§ **Your task**
Set down the data below without change, skipping the pictures it holds.

Saved data entries
--

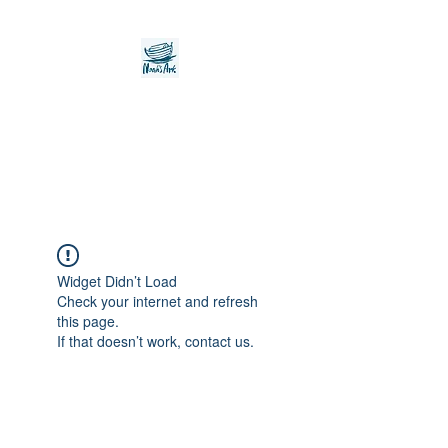
Noah's Ark Children's
Transitional Care
Foundation
Widget Didn’t Load
Check your internet and refresh
this page.
If that doesn’t work, contact us.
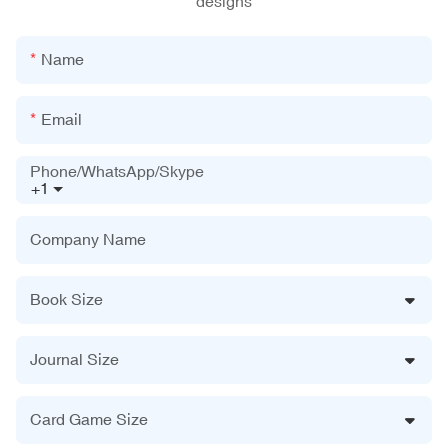
designs
Name
Email
Phone/WhatsApp/Skype
+1
Company Name
Book Size
Journal Size
Card Game Size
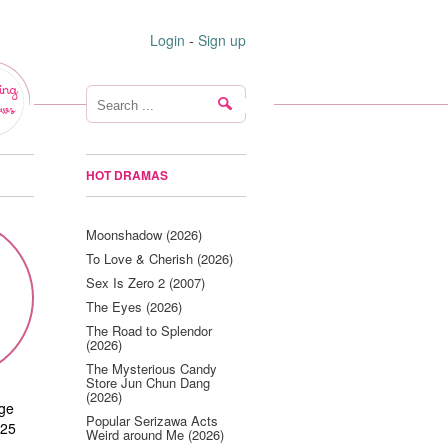
Login
-
Sign up
ing
ws
HOT DRAMAS
Moonshadow (2026)
To Love & Cherish (2026)
Sex Is Zero 2 (2007)
The Eyes (2026)
The Road to Splendor
(2026)
The Mysterious Candy
Store Jun Chun Dang
(2026)
age
Popular Serizawa Acts
125
Weird around Me (2026)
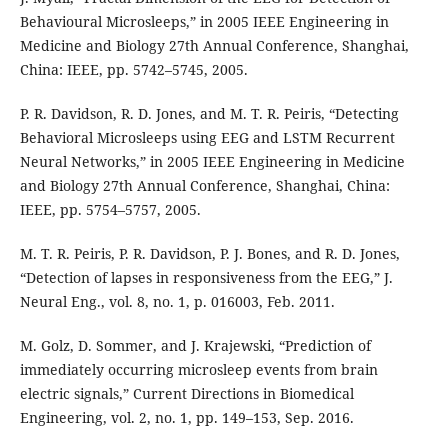
Behavioural Microsleeps,” in 2005 IEEE Engineering in
Medicine and Biology 27th Annual Conference, Shanghai,
China: IEEE, pp. 5742–5745, 2005.
P. R. Davidson, R. D. Jones, and M. T. R. Peiris, “Detecting
Behavioral Microsleeps using EEG and LSTM Recurrent
Neural Networks,” in 2005 IEEE Engineering in Medicine
and Biology 27th Annual Conference, Shanghai, China:
IEEE, pp. 5754–5757, 2005.
M. T. R. Peiris, P. R. Davidson, P. J. Bones, and R. D. Jones,
“Detection of lapses in responsiveness from the EEG,” J.
Neural Eng., vol. 8, no. 1, p. 016003, Feb. 2011.
M. Golz, D. Sommer, and J. Krajewski, “Prediction of
immediately occurring microsleep events from brain
electric signals,” Current Directions in Biomedical
Engineering, vol. 2, no. 1, pp. 149–153, Sep. 2016.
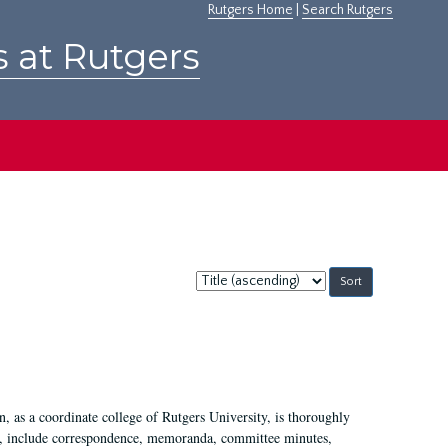
Rutgers Home
|
Search Rutgers
s at Rutgers
Sort
by:
 as a coordinate college of Rutgers University, is thoroughly
7, include correspondence, memoranda, committee minutes,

--

§ **Result of this task**
Noah's Ark Children's
Transitional Care
Foundation
Widget Didn’t Load
Check your internet and refresh
this page.
If that doesn’t work, contact us.
designs
Name
Email
Phone/WhatsApp/Skype
+1
Company Name
Book Size
Journal Size
Card Game Size
Login
-
Sign up
ing
ws
HOT DRAMAS
Moonshadow (2026)
To Love & Cherish (2026)
Sex Is Zero 2 (2007)
The Eyes (2026)
The Road to Splendor
(2026)
The Mysterious Candy
Store Jun Chun Dang
(2026)
age
Popular Serizawa Acts
125
Weird around Me (2026)
Behavioural Microsleeps,” in 2005 IEEE Engineering in
Medicine and Biology 27th Annual Conference, Shanghai,
China: IEEE, pp. 5742–5745, 2005.
P. R. Davidson, R. D. Jones, and M. T. R. Peiris, “Detecting
Behavioral Microsleeps using EEG and LSTM Recurrent
Neural Networks,” in 2005 IEEE Engineering in Medicine
and Biology 27th Annual Conference, Shanghai, China:
IEEE, pp. 5754–5757, 2005.
M. T. R. Peiris, P. R. Davidson, P. J. Bones, and R. D. Jones,
“Detection of lapses in responsiveness from the EEG,” J.
Neural Eng., vol. 8, no. 1, p. 016003, Feb. 2011.
M. Golz, D. Sommer, and J. Krajewski, “Prediction of
immediately occurring microsleep events from brain
electric signals,” Current Directions in Biomedical
Engineering, vol. 2, no. 1, pp. 149–153, Sep. 2016.
Rutgers Home
|
Search Rutgers
s at Rutgers
Sort
by:
 as a coordinate college of Rutgers University, is thoroughly
7, include correspondence, memoranda, committee minutes,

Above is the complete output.